IT Vendor Business Case Analyses: Driving Savings Today and Sustaining Relationships in the Future

By Floyd Groce, Brian Fischbeck and Behrad Mahdi - Published, May 11, 2012

The Department of the Navy Chief Information Officer and the Information Technology/Cyberspace Efficiency Integrated Product Teams (IPTs) have undertaken a number of initiatives that have important implications for the future of the DON business IT environment. Specifically, the DON Enterprise Software Licensing (ESL) IPT developed business case analyses (BCAs) that provide enterprise-level visibility of how much money is spent with specific IT vendors, insight into relevant market and technology trends, and recommendations for better managing vendor relationships, optimizing resources and negotiating favorable contract terms.

The BCA Process: An Inclusive, Data-Driven and Fact-Based Approach

The BCA methodology was developed collaboratively using an inclusive process to ensure perspectives from stakeholders across the DON's technical and business IT communities, as well as other enterprise stakeholders, who have years of technical and customer experience. Additionally, the BCA methodology ensures the most complete and detailed understanding of the current context of the DON's relationship with any particular high-interest IT vendor with whom the department has invested significant funds in its products, as well as an understanding of the vendor's particular position within its own industry and market.

The BCA is focused on developing strategies that address the full range of a given IT vendor's offerings. This is a critical element of strategy development because many IT vendors provide software, hardware and professional services, often packaging two or more of these products together in an attempt to bind customers to a particular solution. The primary goal of each BCA is to ensure a foundational set of strategies that comprehensively addresses each IT vendor.

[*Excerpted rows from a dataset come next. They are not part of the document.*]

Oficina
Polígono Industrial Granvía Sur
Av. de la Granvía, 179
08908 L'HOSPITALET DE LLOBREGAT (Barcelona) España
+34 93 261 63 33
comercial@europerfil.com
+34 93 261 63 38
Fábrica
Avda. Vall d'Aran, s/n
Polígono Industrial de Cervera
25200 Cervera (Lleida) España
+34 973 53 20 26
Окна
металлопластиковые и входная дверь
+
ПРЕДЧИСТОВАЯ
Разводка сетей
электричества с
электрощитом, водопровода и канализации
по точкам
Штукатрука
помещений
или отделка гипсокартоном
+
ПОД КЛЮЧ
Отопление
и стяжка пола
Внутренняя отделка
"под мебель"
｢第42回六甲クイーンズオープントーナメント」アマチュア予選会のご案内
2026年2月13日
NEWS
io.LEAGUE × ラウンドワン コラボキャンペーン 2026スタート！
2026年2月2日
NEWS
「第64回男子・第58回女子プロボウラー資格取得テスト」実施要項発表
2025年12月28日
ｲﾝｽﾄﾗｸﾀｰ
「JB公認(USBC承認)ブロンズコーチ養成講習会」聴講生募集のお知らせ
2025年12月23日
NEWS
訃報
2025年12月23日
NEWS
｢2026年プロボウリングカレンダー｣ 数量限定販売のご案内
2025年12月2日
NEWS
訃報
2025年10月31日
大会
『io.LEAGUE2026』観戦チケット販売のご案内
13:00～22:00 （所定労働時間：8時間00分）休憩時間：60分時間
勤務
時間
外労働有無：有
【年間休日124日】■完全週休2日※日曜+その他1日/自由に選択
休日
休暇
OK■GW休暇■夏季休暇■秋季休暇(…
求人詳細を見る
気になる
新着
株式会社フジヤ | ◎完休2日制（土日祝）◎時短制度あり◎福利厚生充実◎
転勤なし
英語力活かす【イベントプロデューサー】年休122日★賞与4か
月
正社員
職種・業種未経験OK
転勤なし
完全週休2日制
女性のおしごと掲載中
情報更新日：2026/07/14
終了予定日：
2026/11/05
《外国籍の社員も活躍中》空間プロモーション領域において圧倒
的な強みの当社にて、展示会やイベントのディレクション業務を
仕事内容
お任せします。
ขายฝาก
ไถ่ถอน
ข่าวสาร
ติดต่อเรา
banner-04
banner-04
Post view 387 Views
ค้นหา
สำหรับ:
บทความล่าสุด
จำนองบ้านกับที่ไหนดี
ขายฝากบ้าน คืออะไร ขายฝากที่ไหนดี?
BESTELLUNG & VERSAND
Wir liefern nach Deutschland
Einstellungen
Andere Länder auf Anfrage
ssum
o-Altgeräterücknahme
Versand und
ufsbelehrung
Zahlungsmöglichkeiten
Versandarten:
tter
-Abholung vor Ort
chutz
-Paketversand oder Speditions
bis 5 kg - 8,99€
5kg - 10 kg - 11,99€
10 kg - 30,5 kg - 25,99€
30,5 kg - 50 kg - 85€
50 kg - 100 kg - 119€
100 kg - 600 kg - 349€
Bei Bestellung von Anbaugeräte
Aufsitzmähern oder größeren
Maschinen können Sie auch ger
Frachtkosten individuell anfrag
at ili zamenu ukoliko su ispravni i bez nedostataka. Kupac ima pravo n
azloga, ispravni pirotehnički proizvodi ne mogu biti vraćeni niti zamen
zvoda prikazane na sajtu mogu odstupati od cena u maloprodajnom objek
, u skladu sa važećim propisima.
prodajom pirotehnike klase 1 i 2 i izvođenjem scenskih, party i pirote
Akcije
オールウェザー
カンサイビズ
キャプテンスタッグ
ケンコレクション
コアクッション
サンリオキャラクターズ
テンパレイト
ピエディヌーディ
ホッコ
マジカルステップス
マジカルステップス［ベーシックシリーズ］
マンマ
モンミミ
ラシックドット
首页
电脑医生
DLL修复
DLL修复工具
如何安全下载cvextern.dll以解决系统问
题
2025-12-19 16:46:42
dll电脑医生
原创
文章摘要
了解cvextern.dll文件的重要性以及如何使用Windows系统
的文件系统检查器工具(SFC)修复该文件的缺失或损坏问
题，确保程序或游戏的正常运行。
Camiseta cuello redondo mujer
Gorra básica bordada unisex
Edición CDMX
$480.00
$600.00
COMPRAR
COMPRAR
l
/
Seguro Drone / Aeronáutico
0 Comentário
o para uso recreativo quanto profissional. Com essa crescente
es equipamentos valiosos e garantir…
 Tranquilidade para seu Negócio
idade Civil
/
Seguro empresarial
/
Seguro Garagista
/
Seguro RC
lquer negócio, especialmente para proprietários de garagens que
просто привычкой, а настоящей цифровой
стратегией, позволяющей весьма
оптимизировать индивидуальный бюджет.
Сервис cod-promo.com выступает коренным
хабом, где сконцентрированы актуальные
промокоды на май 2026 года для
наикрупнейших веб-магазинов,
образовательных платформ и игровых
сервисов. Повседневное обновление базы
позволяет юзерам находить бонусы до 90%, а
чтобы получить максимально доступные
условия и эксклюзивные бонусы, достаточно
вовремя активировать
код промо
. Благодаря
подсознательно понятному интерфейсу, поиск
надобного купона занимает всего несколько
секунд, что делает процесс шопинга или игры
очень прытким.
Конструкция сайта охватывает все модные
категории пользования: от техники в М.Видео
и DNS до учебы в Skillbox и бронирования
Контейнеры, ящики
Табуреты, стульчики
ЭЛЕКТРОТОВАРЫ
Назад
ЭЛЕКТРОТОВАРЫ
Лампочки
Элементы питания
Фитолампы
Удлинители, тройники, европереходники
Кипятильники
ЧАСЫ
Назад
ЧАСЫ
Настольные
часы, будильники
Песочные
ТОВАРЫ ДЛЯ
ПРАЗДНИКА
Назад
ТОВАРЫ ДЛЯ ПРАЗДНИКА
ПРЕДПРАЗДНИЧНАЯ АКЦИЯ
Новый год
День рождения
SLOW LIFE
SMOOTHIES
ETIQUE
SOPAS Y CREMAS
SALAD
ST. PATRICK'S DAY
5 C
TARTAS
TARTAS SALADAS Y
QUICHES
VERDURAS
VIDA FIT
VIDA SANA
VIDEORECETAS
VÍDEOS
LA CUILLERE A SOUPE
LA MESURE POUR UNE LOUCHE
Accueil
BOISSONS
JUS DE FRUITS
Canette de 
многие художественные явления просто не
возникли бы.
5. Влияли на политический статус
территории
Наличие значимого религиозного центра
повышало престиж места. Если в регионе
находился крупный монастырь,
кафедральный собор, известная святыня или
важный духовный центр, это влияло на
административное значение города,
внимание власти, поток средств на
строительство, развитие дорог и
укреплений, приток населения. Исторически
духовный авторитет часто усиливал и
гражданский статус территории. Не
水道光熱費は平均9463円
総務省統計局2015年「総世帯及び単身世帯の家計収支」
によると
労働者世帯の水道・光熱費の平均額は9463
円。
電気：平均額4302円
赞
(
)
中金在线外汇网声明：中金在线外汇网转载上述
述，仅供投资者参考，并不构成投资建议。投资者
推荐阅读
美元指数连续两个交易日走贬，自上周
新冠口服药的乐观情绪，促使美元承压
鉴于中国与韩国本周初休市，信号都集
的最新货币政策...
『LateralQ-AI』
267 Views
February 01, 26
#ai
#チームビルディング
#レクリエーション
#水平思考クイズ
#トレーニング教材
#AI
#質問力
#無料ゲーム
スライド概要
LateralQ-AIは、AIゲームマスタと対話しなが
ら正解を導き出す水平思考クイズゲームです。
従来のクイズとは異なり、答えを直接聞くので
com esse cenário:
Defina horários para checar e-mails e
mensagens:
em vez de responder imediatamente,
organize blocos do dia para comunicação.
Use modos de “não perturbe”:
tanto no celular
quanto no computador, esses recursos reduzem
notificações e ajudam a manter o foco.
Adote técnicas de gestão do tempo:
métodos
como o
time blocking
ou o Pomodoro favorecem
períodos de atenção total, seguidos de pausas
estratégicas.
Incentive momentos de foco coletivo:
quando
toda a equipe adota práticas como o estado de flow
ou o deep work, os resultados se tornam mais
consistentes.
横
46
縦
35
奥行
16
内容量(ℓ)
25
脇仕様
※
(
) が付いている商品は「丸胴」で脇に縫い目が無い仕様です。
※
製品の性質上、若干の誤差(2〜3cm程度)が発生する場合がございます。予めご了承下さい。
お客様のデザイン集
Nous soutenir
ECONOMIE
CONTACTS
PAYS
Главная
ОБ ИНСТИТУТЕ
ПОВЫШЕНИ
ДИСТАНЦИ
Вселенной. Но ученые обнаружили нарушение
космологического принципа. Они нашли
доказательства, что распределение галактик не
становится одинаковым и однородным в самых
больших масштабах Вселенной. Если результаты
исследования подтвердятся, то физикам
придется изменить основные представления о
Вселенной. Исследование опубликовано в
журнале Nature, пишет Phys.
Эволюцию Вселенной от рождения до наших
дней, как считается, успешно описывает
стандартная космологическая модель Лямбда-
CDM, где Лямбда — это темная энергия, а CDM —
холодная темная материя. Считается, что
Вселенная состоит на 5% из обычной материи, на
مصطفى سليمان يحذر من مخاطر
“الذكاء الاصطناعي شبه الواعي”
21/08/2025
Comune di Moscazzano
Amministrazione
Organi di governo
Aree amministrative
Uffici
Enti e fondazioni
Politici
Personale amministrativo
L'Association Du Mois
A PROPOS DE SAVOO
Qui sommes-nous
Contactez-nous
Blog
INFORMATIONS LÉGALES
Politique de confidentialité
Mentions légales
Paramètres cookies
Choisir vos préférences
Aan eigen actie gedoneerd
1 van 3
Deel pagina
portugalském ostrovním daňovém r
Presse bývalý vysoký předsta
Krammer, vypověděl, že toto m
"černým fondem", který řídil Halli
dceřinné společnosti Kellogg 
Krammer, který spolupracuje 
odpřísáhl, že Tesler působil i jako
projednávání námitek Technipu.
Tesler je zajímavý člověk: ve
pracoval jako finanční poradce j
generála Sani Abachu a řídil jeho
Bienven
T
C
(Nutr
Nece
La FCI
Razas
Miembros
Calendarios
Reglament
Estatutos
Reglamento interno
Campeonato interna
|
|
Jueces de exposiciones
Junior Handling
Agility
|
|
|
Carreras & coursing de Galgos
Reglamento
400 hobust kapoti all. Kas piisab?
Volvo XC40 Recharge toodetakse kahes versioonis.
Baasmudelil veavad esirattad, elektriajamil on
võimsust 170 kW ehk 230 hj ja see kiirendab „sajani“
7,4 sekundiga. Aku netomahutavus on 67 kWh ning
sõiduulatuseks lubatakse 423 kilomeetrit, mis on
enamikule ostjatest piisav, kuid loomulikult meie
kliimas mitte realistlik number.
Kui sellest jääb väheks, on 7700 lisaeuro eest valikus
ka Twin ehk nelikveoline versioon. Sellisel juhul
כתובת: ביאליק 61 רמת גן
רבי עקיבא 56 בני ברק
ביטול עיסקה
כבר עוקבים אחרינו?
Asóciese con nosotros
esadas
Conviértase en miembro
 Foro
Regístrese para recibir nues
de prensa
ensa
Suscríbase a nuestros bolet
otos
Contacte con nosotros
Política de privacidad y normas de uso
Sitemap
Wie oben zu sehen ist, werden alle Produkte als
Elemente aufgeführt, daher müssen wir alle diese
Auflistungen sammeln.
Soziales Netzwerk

Additionally, market research and experience have demonstrated the trend of IT vendors pressing for deployment of combined "appliances" — solutions that combine hardware and software components. While these technologies suggest potential performance improvements, they also have potentially negative implications for the DON's total cost of ownership and technical flexibility in the future. Additionally, the DON Enterprise Software Licensing BCA development teams work closely with the DON Enterprise Software Licensing IPT members tasked with executing near-term activities to ensure that the BCA findings are well understood and support their efforts to achieve near-term savings. In short, the DON CIO believes that this process-oriented and disciplined BCA approach arms the DON with the tools, insights and data to achieve both near-term and long-term goals. The following sections detail each element of the BCA process and provide further description of the approaches taken to mitigate some of the key challenges identified earlier.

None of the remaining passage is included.